Het maximale linkomen waarover je jaarruimte mag berekenen is € 128.810.
De factor A is de pensioenaangroei van pensioen via een werkgever.
De berekening van de maximale jaarruimte van iemand zonder factor A pensioengroei ziet er dan als volgt uit:
30% van € 115.164 (€ 128.810- € 13.646)- € 0 (geen factor a)
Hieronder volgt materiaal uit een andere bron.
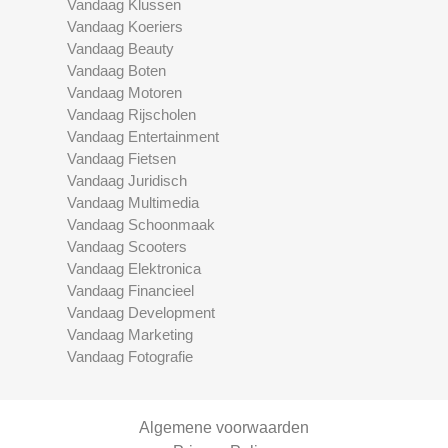
Vandaag Klussen
Vandaag Koeriers
Vandaag Beauty
Vandaag Boten
Vandaag Motoren
Vandaag Rijscholen
Vandaag Entertainment
Vandaag Fietsen
Vandaag Juridisch
Vandaag Multimedia
Vandaag Schoonmaak
Vandaag Scooters
Vandaag Elektronica
Vandaag Financieel
Vandaag Development
Vandaag Marketing
Vandaag Fotografie
Algemene voorwaarden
Maximale jaarruimte is dan € 34.550
Reserveringsruimte in 2023
Naast de jaarruimte is er ook nog de reserveringsruimte. De reserveringsruimte is de jaarruimte die je de afgelopen jaren niet (of niet helemaal) hebt gebruikt. Heb je dus een flink pensioengat omdat je in het verleden niets of niet het volledige bedrag aan lijfrente hebt afgetrokken dan kun je dat nog inhalen.
Ook de berekening voor de reserveringsruimte wordt flink aangepast en verbeterd:
- Je mag nu 10 jaar lang reserveringsruimte inhalen. Dat was 7 jaar.
- Het bedrag aan reserveringsruimte wordt flink verhoogd naar maximaal €38.000. Het maximum was
€ 8.065. Zit je binnen 10 jaar van de AOW leeftijd dan was het hoger, namelijk € 15.992
Totale bedrag aan jaarruimte en reserveringsruimte in 2023
Het totale bedrag dat je in 2023 mag aftrekken (jaarruimte plus reserveringsruimte) wordt € 72.550, namelijk €34.550 jaarruimte plus € 38.000 reserveringsruimte.